-- Stored data follows --
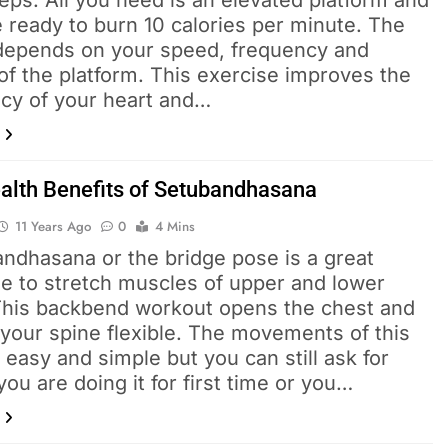
eps. All you need is an elevated platform and
 ready to burn 10 calories per minute. The
 depends on your speed, frequency and
of the platform. This exercise improves the
ncy of your heart and…
alth Benefits of Setubandhasana
11 Years Ago
0
4 Mins
andhasana or the bridge pose is a great
se to stretch muscles of upper and lower
This backbend workout opens the chest and
your spine flexible. The movements of this
 easy and simple but you can still ask for
 you are doing it for first time or you…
-- Stored data concluded --
**Work required**. Copy exactly, please, the span of lines that begins at the line with "se to stretch muscles of upper and lower" and ends at the last line of the data, both included.

**Finished task**.
se to stretch muscles of upper and lower
This backbend workout opens the chest and
your spine flexible. The movements of this
 easy and simple but you can still ask for
 you are doing it for first time or you…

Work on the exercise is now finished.